• _Exercise goal_
Set down again exactly the lines of the listing below that fall between the line holding "時間｜Mon-Fri 09:00-18:00" and the line holding "Carsoel 133, 1180", inclusive.

• _Available records_
+===+

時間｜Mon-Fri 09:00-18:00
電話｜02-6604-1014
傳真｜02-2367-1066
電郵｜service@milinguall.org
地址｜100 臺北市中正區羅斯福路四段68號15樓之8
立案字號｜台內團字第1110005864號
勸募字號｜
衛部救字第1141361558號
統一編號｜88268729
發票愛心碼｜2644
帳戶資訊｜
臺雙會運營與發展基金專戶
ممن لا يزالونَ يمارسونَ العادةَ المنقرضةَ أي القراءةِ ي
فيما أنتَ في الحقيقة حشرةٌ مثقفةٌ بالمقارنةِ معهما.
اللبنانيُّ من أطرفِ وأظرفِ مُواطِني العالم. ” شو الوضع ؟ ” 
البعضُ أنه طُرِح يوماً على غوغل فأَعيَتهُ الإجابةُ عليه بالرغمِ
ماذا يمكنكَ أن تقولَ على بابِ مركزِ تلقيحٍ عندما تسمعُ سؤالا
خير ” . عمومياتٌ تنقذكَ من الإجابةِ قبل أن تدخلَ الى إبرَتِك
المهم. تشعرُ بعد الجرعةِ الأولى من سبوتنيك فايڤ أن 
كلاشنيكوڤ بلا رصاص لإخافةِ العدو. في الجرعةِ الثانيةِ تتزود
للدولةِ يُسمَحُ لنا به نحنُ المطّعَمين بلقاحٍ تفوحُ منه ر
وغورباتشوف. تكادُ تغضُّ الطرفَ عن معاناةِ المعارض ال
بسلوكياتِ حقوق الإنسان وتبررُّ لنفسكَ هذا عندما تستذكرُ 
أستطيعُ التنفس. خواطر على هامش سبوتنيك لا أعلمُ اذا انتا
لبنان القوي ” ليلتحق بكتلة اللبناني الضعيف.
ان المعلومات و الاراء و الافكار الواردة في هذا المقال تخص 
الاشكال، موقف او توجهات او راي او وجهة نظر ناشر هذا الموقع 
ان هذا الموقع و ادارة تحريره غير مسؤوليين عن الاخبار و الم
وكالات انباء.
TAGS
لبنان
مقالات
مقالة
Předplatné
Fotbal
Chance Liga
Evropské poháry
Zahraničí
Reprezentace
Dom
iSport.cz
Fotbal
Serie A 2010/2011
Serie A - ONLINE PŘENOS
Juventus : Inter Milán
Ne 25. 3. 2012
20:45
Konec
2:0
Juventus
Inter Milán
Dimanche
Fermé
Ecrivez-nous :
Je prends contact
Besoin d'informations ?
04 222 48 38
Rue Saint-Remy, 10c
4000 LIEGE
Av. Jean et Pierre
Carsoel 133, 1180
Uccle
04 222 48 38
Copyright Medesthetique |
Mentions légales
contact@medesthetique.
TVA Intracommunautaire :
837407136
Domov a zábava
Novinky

+===+

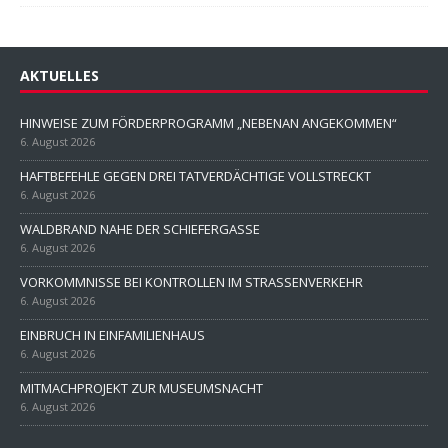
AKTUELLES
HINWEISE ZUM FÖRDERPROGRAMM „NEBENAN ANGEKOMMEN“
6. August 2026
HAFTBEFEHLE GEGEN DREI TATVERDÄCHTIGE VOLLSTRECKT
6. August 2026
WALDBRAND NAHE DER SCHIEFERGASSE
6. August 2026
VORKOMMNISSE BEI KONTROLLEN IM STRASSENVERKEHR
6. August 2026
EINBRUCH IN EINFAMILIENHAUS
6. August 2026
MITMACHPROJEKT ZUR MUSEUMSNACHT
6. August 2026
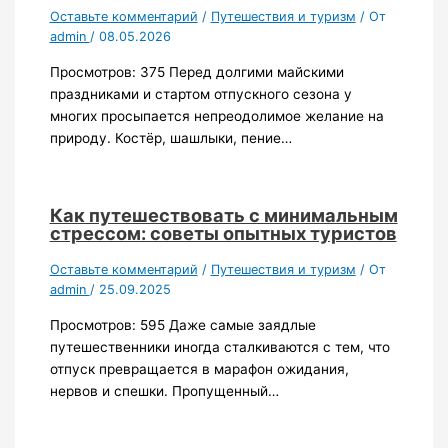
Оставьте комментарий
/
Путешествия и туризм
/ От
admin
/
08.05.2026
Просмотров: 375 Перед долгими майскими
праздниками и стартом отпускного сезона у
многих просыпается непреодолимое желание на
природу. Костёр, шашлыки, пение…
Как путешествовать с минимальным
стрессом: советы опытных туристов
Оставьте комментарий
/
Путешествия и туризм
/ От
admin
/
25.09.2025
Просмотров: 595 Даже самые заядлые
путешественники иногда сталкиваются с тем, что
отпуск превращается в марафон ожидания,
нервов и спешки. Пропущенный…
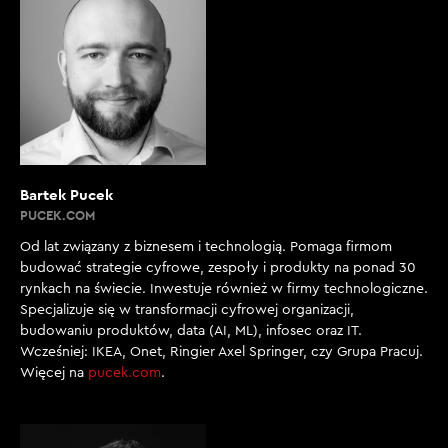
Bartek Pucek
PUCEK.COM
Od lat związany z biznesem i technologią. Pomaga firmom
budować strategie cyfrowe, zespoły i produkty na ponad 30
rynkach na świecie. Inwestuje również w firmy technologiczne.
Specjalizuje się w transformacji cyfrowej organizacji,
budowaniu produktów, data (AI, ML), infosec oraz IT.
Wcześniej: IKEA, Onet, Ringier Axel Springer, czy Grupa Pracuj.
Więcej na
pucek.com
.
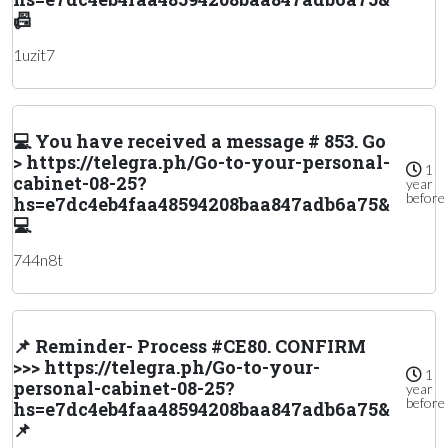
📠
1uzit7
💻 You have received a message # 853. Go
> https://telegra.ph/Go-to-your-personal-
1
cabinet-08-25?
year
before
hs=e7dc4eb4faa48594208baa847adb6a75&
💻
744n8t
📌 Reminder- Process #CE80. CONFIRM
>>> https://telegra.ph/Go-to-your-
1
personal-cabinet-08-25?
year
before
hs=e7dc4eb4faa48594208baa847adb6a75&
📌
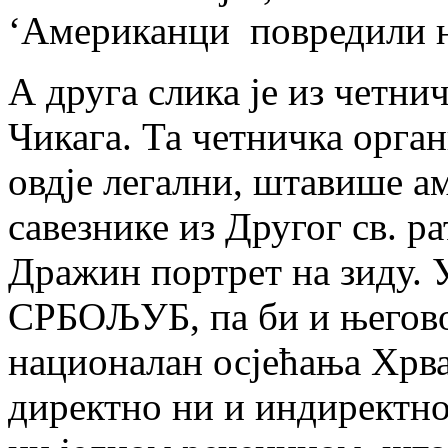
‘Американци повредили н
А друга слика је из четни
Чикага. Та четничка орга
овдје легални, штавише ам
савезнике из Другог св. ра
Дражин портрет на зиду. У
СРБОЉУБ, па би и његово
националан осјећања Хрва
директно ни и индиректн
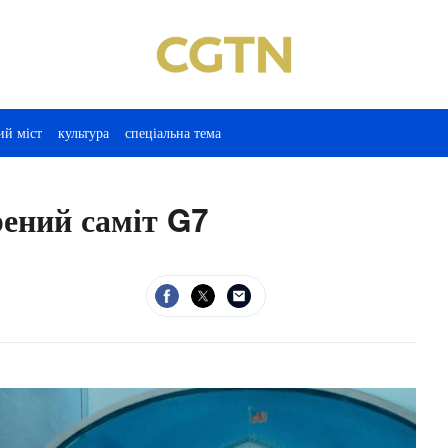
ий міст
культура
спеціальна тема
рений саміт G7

+===+

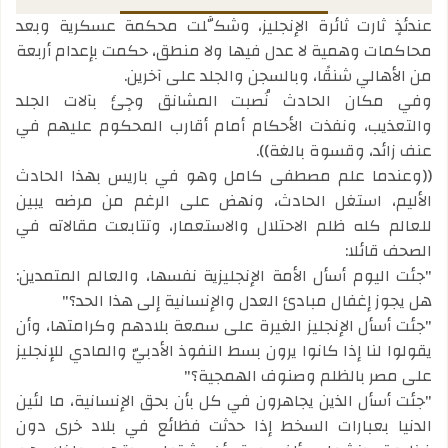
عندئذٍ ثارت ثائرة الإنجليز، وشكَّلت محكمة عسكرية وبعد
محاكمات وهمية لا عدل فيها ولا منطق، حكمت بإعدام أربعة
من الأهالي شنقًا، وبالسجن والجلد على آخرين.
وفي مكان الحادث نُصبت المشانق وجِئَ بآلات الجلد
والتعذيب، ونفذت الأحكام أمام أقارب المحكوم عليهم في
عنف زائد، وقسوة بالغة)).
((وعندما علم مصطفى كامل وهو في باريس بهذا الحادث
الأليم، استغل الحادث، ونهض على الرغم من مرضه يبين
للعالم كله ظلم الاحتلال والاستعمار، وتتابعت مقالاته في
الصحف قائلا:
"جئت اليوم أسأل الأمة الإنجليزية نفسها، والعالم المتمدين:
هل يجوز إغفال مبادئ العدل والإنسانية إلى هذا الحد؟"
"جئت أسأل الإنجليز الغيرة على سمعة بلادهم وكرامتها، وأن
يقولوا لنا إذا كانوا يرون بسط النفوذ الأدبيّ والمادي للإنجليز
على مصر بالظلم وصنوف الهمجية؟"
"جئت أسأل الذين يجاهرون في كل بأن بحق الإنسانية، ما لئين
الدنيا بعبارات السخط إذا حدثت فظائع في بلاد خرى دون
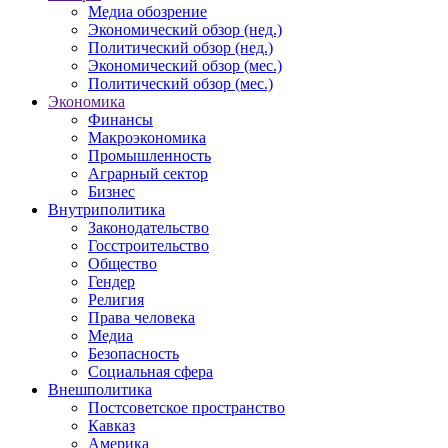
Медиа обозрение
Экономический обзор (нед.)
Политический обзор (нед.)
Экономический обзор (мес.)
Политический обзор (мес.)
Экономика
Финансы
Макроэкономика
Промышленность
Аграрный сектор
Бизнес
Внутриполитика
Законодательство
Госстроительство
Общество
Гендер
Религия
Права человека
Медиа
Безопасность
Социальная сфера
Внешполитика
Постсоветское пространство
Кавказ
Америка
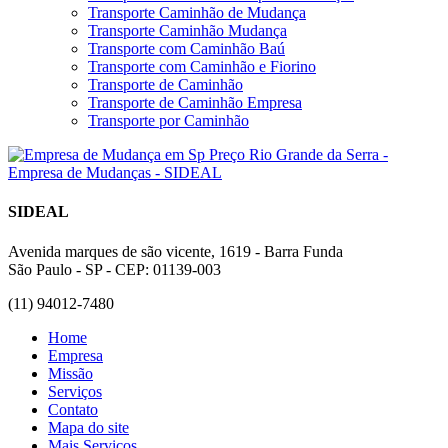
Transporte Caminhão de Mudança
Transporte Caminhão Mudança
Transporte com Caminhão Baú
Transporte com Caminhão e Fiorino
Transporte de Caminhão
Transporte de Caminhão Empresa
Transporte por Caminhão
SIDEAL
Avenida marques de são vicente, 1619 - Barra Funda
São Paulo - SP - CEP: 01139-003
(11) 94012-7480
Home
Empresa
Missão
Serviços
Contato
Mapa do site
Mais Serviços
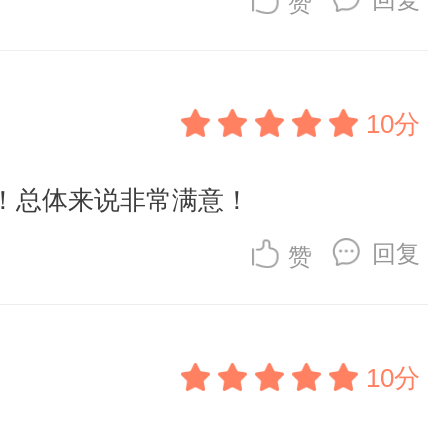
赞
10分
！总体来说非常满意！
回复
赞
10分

+===+

• _Result of the exercise_
時間｜Mon-Fri 09:00-18:00
電話｜02-6604-1014
傳真｜02-2367-1066
電郵｜service@milinguall.org
地址｜100 臺北市中正區羅斯福路四段68號15樓之8
立案字號｜台內團字第1110005864號
勸募字號｜
衛部救字第1141361558號
統一編號｜88268729
發票愛心碼｜2644
帳戶資訊｜
臺雙會運營與發展基金專戶
ممن لا يزالونَ يمارسونَ العادةَ المنقرضةَ أي القراءةِ ي
فيما أنتَ في الحقيقة حشرةٌ مثقفةٌ بالمقارنةِ معهما.
اللبنانيُّ من أطرفِ وأظرفِ مُواطِني العالم. ” شو الوضع ؟ ” 
البعضُ أنه طُرِح يوماً على غوغل فأَعيَتهُ الإجابةُ عليه بالرغمِ
ماذا يمكنكَ أن تقولَ على بابِ مركزِ تلقيحٍ عندما تسمعُ سؤالا
خير ” . عمومياتٌ تنقذكَ من الإجابةِ قبل أن تدخلَ الى إبرَتِك
المهم. تشعرُ بعد الجرعةِ الأولى من سبوتنيك فايڤ أن 
كلاشنيكوڤ بلا رصاص لإخافةِ العدو. في الجرعةِ الثانيةِ تتزود
للدولةِ يُسمَحُ لنا به نحنُ المطّعَمين بلقاحٍ تفوحُ منه ر
وغورباتشوف. تكادُ تغضُّ الطرفَ عن معاناةِ المعارض ال
بسلوكياتِ حقوق الإنسان وتبررُّ لنفسكَ هذا عندما تستذكرُ 
أستطيعُ التنفس. خواطر على هامش سبوتنيك لا أعلمُ اذا انتا
لبنان القوي ” ليلتحق بكتلة اللبناني الضعيف.
ان المعلومات و الاراء و الافكار الواردة في هذا المقال تخص 
الاشكال، موقف او توجهات او راي او وجهة نظر ناشر هذا الموقع 
ان هذا الموقع و ادارة تحريره غير مسؤوليين عن الاخبار و الم
وكالات انباء.
TAGS
لبنان
مقالات
مقالة
Předplatné
Fotbal
Chance Liga
Evropské poháry
Zahraničí
Reprezentace
Dom
iSport.cz
Fotbal
Serie A 2010/2011
Serie A - ONLINE PŘENOS
Juventus : Inter Milán
Ne 25. 3. 2012
20:45
Konec
2:0
Juventus
Inter Milán
Dimanche
Fermé
Ecrivez-nous :
Je prends contact
Besoin d'informations ?
04 222 48 38
Rue Saint-Remy, 10c
4000 LIEGE
Av. Jean et Pierre
Carsoel 133, 1180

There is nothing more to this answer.